Doctors, Hospitals Rethinking Electronic Medical Records Mandated by 2009 Law

By Pollock, Richard | Examiner (Washington, D.C.), The, October 10, 2014 | Go to article overview

Doctors, Hospitals Rethinking Electronic Medical Records Mandated by 2009 Law


Pollock, Richard, Examiner (Washington, D.C.), The


A revolt is brewing among doctors and hospital administrators over electronic medical records systems mandated by one of President Obama's early health care reforms.

The American Medical Association called for a "design overhaul" of the entire electronic health records system in September because, said AMA president-elect Steven Stack, electronic records "fail to support efficient and effective clinical work."

That has "resulted in physicians feeling increasingly demoralized by technology that interferes with their ability to provide first- rate medical care to their patients," Stack said.

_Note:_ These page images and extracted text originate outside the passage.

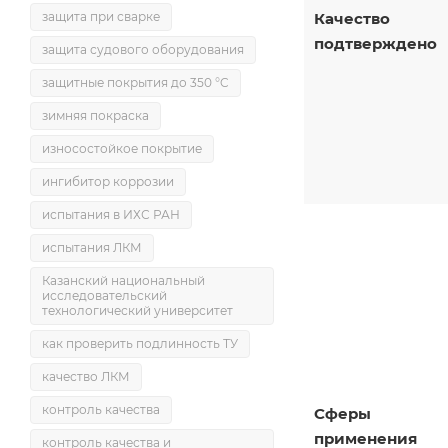
защита при сварке
Качество
подтверждено
защита судового оборудования
защитные покрытия до 350 °C
зимняя покраска
износостойкое покрытие
ингибитор коррозии
испытания в ИХС РАН
испытания ЛКМ
Казанский национальный
исследовательский
технологический университет
как проверить подлинность ТУ
качество ЛКМ
контроль качества
Сферы
применения
контроль качества и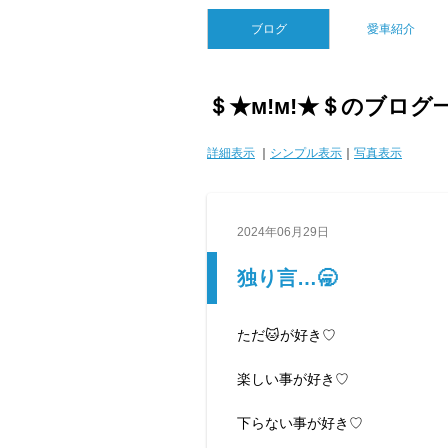
ブログ
愛車紹介
＄★м!м!★＄のブログ
詳細表示
｜
シンプル表示
｜
写真表示
2024年06月29日
独り言…🥱
ただ🐱が好き♡
楽しい事が好き♡
下らない事が好き♡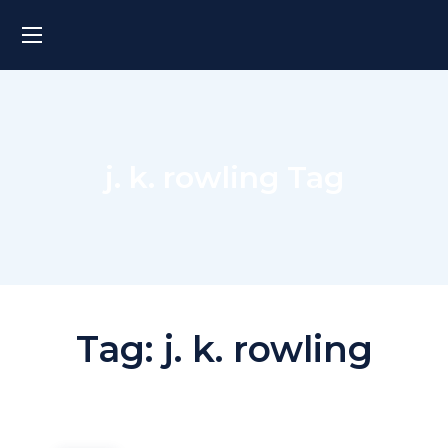
j. k. rowling Tag
Tag:
j. k. rowling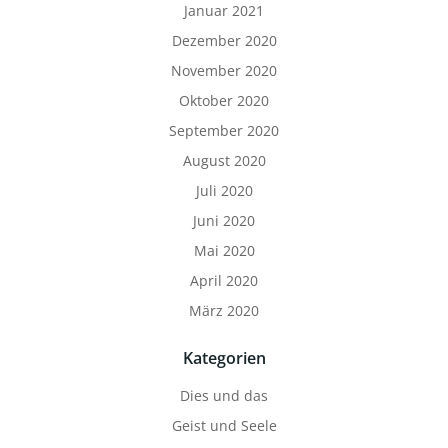
Januar 2021
Dezember 2020
November 2020
Oktober 2020
September 2020
August 2020
Juli 2020
Juni 2020
Mai 2020
April 2020
März 2020
Kategorien
Dies und das
Geist und Seele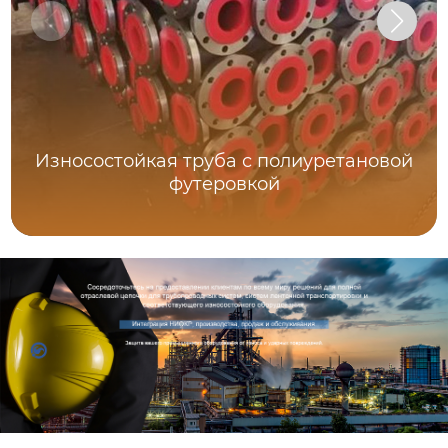
Износостойкая труба с полиуретановой
футеровкой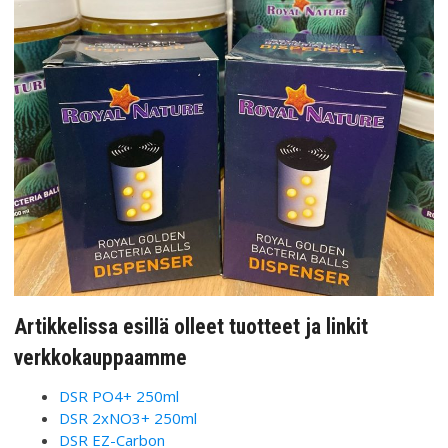
Artikkelissa esillä olleet tuotteet ja linkit
verkkokauppaamme
DSR PO4+ 250ml
DSR 2xNO3+ 250ml
DSR EZ-Carbon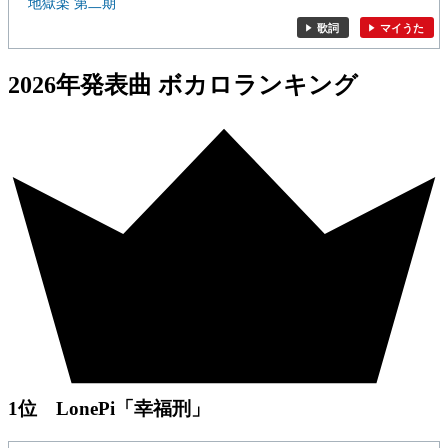
地獄楽 第二期
歌詞
マイうた
2026年発表曲 ボカロランキング
1位 LonePi「幸福刑」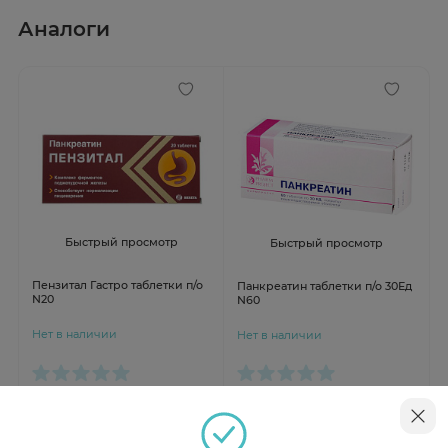
Аналоги
Быстрый просмотр
Быстрый просмотр
Пензитал Гастро таблетки п/о
Панкреатин таблетки п/о 30Ед
N20
N60
Нет в наличии
Нет в наличии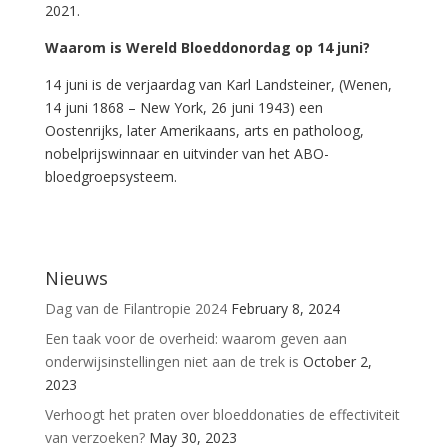
2021.
Waarom is Wereld Bloeddonordag op 14 juni?
14 juni is de verjaardag van Karl Landsteiner, (Wenen,
14 juni 1868 – New York, 26 juni 1943) een
Oostenrijks, later Amerikaans, arts en patholoog,
nobelprijswinnaar en uitvinder van het ABO-
bloedgroepsysteem.
Nieuws
Dag van de Filantropie 2024
February 8, 2024
Een taak voor de overheid: waarom geven aan
onderwijsinstellingen niet aan de trek is
October 2,
2023
Verhoogt het praten over bloeddonaties de effectiviteit
van verzoeken?
May 30, 2023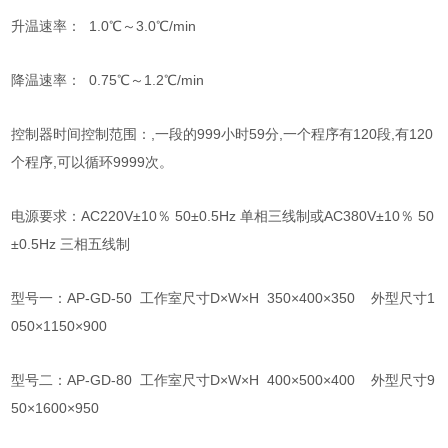
升温速率： 1.0
℃～
3.0
℃
/min
降温速率： 0.75
℃～
1.2
℃/min
控制器时间控制范围：
,
一段的999小时59分
,
一个程序有120段
,
有
120
个程序
,
可以循环9999次。
电源要求：AC220V
±
10％ 50
±
0.5Hz 单相三线制或AC380V
±10％ 50
±0.5Hz
三相五线制
型号一：AP-GD-50
工作室尺寸D×W×
H 350
×
400×350 外型尺寸1
050
×
1150
×
900
型号二：AP-GD-80 工作室尺寸D
×
W
×
H 400
×
500
×
400
外型尺寸
9
50
×
1600
×950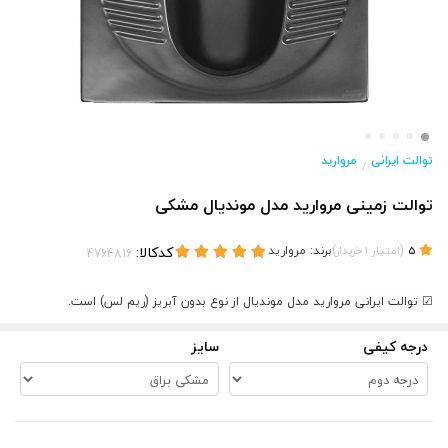
توالت ایرانی
مروارید
/
توالت زمینی مروارید مدل موندیال مشکی
(
)
برند:
مروارید
کدکالا:
5
امتیاز
1
خریدار
☑ توالت ایرانی مروارید مدل موندیال از نوع بدون آبریز (ریم لس) است.
درجه کیفی
سایز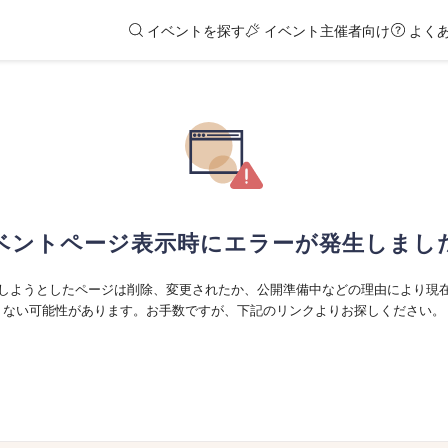
イベントを探す
イベント主催者向け
よく
ベントページ表示時にエラーが発生しまし
しようとしたページは削除、変更されたか、公開準備中などの理由により現
ない可能性があります。お手数ですが、下記のリンクよりお探しください。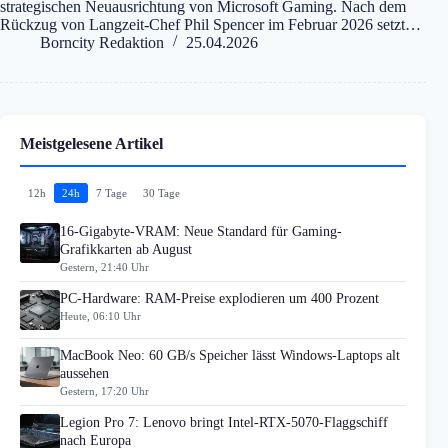
strategischen Neuausrichtung von Microsoft Gaming. Nach dem
Rückzug von Langzeit-Chef Phil Spencer im Februar 2026 setzt…
Borncity Redaktion
25.04.2026
Meistgelesene Artikel
12h
24h
7 Tage
30 Tage
16-Gigabyte-VRAM: Neue Standard für Gaming-
Grafikkarten ab August
Gestern, 21:40 Uhr
PC-Hardware: RAM-Preise explodieren um 400 Prozent
Heute, 06:10 Uhr
MacBook Neo: 60 GB/s Speicher lässt Windows-Laptops alt
aussehen
Gestern, 17:20 Uhr
Legion Pro 7: Lenovo bringt Intel-RTX-5070-Flaggschiff
nach Europa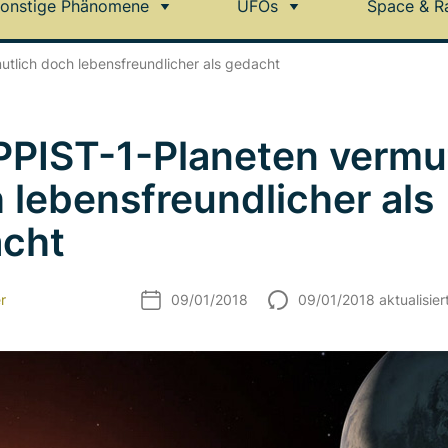
onstige Phänomene
UFOs
Space & R
tlich doch lebensfreundlicher als gedacht
PIST-1-Planeten vermut
 lebensfreundlicher als
cht
r
09/01/2018
09/01/2018 aktualisier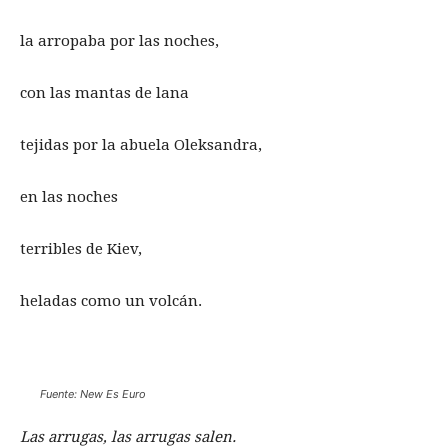
la arropaba por las noches,
con las mantas de lana
tejidas por la abuela Oleksandra,
en las noches
terribles de Kiev,
heladas como un volcán.
Fuente: New Es Euro
Las arrugas, las arrugas salen.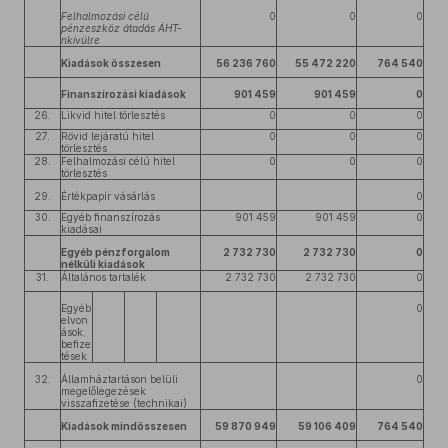
Felhalmozási célú
0
0
0
pénzeszköz átadás ÁHT-
nkívülre
Kiadások összesen
56 236 760
55 472 220
764 540
Finanszírozási kiadások
901 459
901 459
0
26.
Likvid hitel törlesztés
0
0
0
27.
Rövid lejáratú hitel
0
0
0
törlesztés
28.
Felhalmozási célú hitel
0
0
0
törlesztés
29.
Értékpapír vásárlás
0
30.
Egyéb finanszírozás
901 459
901 459
0
kiadásai
Egyéb pénzforgalom
2 732 730
2 732 730
0
nélküli kiadások
31.
Általános tartalék
2 732 730
2 732 730
0
Egyéb
0
elvon
ások,
befize
tések
32.
Államháztartáson belüli
0
megelőlegezések
visszafizetése (technikai)
Kiadások mindösszesen
59 870 949
59 106 409
764 540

Congress approved the Health Information Technology for Economic and Clinical Health Act in 2009, which mandated the health care industry to undertake a massive digitization of patient medical records.

More than 75 percent of all physicians now use some type of electronic records system, up from 18 percent in 2001, according to the Office of the National Coordinator for Health Information Technology at the U.S. Department of Health and Human Services.

In a report sent to Congress Thursday, the office also said hospital adoption of at least a basic electronic records system has increased from 12 percent in 2009 to 59 percent this year.

The concept of digitizing patient records where they can be accessed in real-time by multiple health care providers is popular, but a lengthening list of problems with its implementation is prompting increasingly vocal complaints.

The complaints focus on poorer quality care for patients and fewer medical reports while immense new financial burdens are imposed on medical providers. In addition, the new digitized system leaves millions of people vulnerable to hacker attacks.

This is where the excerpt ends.